Nefes arkadaşına daima “öfleme, üfle” diyor. Çocukların çoğunlukla öfleyip püflediklerini düşünürsek, bu çok yaratıcı bir kanal olmuş. Bunu bize biraz açar mısınız?

Bu kısmı belki biraz Rüzgâr’dan bahsederek açabiliriz. Rüzgâr hareketten hoşlanıyor ve arkasında rüzgâr bırakacağı şeyleri yapmayı seviyor: Koşuyor, scooter’a biniyor, bisiklet sürüyor, henüz bilmiyoruz amaokula başlayınca da merdivenleri kesin tırabzandan kayarak inecektir. Nefes’le arkadaşlıklarının başlamasıyla birlikte Rüzgâr nefes nefese kaldığı anlarda durup soluklanmayı hatırlıyor. Dinginliğin de bedenine iyi geldiğini deneyimleyerek fark ediyor. Rüzgâr’ın tadının kaçık olduğu günlerde Nefes en iyi bildiği şeyi Rüzgâr’a da öneriyor ve ona üflemesi için bir püf çiçeği uzatıyor. Bunu da “öfleme, üfle” diyerek yapıyor. Oyun oynamak, kutlama yapmak, gürültü yapmak için kullandıkları “nefes”i bu kez iç dengeyi kurmak, zor bir duygunun içinden geçmek için kullanıyorlar.

Püf Çiçeğim de dahil, diğer tüm kitaplarınızın sonunda mutlaka çocukları düşünmeye iten bir aktivite var. Yazarlığınızda bu tekniği benimsemenizin özel bir sebebi var mı?

Hikâyeleri kurgularken o hikâyenin çağırdığı kavramlarla ilgili yapılabilecek bir aktivite ya da sohbet konusu mutlaka aklıma geliyor. Bunların hem hikâyeyi bütünleyici kılacağını hem de çocuk okurla yetişkin arasında kitap üzerinden kurulan iletişime yardımcı olabileceğini düşünüyorum. Bu yüzden yayınevine gönderdiğim dosyalara bu yöndeki fikirlerimi öneri olarak ekliyorum.
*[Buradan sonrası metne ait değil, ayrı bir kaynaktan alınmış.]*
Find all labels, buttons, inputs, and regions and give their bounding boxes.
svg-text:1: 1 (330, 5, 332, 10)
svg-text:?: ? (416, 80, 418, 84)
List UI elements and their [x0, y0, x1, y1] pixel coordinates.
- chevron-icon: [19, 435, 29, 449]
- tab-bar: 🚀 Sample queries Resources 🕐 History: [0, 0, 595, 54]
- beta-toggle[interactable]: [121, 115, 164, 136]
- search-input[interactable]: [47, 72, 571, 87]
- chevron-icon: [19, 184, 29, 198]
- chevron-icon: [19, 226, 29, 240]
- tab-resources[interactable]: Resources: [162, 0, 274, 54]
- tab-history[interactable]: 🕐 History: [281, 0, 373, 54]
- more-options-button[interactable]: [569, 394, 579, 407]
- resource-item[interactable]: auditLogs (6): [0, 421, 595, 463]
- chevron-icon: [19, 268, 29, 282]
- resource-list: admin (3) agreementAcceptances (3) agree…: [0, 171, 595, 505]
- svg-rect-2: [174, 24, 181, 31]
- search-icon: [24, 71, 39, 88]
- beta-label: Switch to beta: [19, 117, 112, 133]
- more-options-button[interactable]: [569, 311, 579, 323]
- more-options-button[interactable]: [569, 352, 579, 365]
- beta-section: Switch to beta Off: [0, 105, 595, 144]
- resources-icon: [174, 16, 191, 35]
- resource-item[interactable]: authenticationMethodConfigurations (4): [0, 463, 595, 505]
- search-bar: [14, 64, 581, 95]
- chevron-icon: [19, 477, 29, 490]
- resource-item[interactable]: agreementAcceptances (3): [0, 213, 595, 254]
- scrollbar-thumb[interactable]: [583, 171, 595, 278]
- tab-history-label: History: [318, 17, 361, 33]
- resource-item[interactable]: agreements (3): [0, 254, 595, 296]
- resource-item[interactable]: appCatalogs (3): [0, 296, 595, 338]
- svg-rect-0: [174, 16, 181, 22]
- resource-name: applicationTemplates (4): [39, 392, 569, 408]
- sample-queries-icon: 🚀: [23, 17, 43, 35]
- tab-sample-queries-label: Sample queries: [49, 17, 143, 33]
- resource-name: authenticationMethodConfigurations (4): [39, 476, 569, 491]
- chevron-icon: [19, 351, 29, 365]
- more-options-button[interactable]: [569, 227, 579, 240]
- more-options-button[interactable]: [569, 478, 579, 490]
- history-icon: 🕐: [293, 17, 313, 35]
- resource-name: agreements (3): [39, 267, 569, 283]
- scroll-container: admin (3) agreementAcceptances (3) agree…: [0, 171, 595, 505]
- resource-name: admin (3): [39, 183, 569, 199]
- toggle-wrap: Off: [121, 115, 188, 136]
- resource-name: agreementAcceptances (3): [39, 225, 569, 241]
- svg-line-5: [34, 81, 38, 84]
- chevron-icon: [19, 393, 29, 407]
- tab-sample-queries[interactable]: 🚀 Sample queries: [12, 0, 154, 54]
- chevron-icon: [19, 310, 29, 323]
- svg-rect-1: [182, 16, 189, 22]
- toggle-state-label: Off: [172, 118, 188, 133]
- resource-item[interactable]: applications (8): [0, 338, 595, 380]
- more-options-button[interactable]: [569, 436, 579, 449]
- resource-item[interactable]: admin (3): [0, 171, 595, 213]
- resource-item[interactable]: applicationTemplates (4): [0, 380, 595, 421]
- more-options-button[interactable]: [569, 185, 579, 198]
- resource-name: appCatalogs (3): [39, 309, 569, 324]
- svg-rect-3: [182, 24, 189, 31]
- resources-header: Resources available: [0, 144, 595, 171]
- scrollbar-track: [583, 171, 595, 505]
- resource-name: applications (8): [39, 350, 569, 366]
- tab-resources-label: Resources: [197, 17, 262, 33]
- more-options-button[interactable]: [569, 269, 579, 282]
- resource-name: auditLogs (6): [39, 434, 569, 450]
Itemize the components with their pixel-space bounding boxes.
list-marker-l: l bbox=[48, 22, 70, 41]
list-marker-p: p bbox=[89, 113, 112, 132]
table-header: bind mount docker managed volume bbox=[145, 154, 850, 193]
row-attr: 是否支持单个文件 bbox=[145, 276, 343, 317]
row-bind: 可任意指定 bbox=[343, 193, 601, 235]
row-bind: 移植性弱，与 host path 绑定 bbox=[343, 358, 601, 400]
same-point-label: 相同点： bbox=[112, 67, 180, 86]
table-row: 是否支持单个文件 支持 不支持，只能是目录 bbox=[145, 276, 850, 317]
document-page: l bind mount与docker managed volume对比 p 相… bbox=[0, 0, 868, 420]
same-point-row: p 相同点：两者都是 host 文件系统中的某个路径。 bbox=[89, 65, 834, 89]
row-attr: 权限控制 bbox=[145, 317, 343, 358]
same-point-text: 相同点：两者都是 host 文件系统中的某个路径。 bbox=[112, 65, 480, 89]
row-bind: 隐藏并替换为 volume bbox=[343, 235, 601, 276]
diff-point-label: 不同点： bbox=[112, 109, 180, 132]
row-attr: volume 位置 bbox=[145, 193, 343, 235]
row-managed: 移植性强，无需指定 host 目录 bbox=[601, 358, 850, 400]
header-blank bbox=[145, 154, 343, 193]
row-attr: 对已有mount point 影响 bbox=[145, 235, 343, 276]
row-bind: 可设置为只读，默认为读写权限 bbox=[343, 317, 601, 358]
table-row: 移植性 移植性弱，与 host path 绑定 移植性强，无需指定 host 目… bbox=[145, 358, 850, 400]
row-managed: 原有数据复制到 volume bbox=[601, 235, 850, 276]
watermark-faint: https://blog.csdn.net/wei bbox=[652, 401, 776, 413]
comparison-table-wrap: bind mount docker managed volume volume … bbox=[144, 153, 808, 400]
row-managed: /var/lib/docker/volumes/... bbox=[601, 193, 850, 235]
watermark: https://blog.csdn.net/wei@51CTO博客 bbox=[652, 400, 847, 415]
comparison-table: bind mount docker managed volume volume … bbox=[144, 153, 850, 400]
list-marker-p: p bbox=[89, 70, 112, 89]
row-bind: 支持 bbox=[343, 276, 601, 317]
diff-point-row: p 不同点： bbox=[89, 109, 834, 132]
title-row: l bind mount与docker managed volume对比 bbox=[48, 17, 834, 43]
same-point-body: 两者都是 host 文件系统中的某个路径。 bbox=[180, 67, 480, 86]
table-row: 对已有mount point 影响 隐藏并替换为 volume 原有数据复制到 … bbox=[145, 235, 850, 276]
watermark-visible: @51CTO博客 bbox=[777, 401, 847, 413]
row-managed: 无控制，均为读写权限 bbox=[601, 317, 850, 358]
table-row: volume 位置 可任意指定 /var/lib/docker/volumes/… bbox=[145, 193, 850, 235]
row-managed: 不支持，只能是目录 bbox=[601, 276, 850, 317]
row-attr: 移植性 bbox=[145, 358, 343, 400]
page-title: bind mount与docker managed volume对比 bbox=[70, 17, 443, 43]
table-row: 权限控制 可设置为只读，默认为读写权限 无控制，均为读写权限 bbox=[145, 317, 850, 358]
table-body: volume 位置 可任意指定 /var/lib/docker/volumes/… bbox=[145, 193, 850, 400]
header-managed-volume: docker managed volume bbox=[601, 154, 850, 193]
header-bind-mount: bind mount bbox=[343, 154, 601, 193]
Birlikte çalıştığımız editörler de aynı fikirde olunca aktiviteler kitapta yer buluyor.

"Günün her ânı o fikirle hemhal olmak, hikâyenin olgunlaşma sürecinin içinden geçmek çok güzel bir deneyim." 

Sizi en çok etkileyen çocuk edebiyatı yazarı kim ve en çok hangi eserini beğeniyorsunuz?

Ritimli ve esprili dilin öne çıktığı, çocuğu ciddiye alan ve çocuğun hayata dair merakında ona eşlik eden hikâyeleri büyük keyifle okuyorum. Bu yüzden Roald Dahl, Shel Silverstein, Anthony Browne, Leo Lionni, Wolf Erlbruch eserlerini çok seviyorum. Bunların en üstüne de Astrid Lindgren’i ve onun Pippi Uzunçorap adlı eserini eklemek isterim.

Size göre çocuklar için kitap yazmak mı yoksa bir çocuğa o kitabı anlatmak mı zordur?

Kitabı çocuğa anlatmaktan ziyade kitabı birlikte okumayı, hikâyenin etrafında gezinen temayı anlamlı kılacak sorular eşliğinde çocuk okurla sohbet etmeyi, hikâyenin onun dünyasına bıraktıklarına odaklanmayı tercih ettiğimi söyleyebilirim. Yazma konusundaysa şunu ekleyebilirim: Hikâye olmaya aday bir fikri dilde, anlatımda, kurguda özgün kılarak işlemek kolay değil ama günün her ânı o fikirle hemhal olmak, hikâyenin olgunlaşma sürecinin içinden geçmek çok güzel bir deneyim.

Bu zamana kadar okul öncesi için öyküler yazdınız. İlerleyen dönemlerde okul çağı ya da ilk gençlik dönemi için de yazmayı düşünüyor musunuz?

Farklı türler üzerinde çalışmayı çok seviyorum. Şimdiye dek resimli kitap, ilk okuma kitabı, çocuk şiir kitabı ve etkinlik kitabı türlerindeki eserlerle çocuk okurla buluşma fırsatı buldum. Halihazırda yine okul öncesi yaş grubuna seslenen bir resimli kitap ve okul çağı çocuklarına seslenen bir çocuk şiir kitabı ile bir ilk okuma kitabı üzerinde çalışıyorum.

Cenevre’den Türkiye’ye baktığınızda, ülkemizde yayınlanan çocuk kitaplarının çeşitliliğini ve Türkiye’deki çocuk okurların okuma alışkanlığını nasıl değerlendiriyorsunuz?

Sanırım en büyük fark, kitap okuma alışkanlığının desteklenmesinde büyük yer tutan kütüphanelerin yaygınlığı ve bunların günlük yaşamın vazgeçilmez durağı olması... Bunun doğal sonucu olarak çocukların kitap seçme özgürlüğü akademik kaygılarla sekteye uğramıyor ve edebiyatla kurdukları bağ daha samimi, daha uzun ömürlü oluyor diye düşünüyorum.

Yine son kitabınız Püf Çiçeğim’e dönerek bitirmek istiyorum. Kitabınızı “gidenlere ve geride kalanlara” ithaf etmişsiniz. Kitabı bir geride kalanın gözünden okuyoruz. Sizce bir çocuk için hangisi daha zor? Giden olmak mı geride kalan olmak mı?

Taşınan çocuğa “yeni arkadaşlar edinirsin”, geride kalana da “başka bir sürü arkadaşın var” denir genellikle. İyi niyetli, teselliye yönelik bir çaba olduğu muhakkak ama dostluğun biricikliğine hak ettiği kıymeti teslim etmiyor diye düşünmüşümdür hep. Bu yüzden ben de bir giden olarak biliyorum ki, ikisini yarıştırmak beyhude; gidene başka zor, geride kalana başka.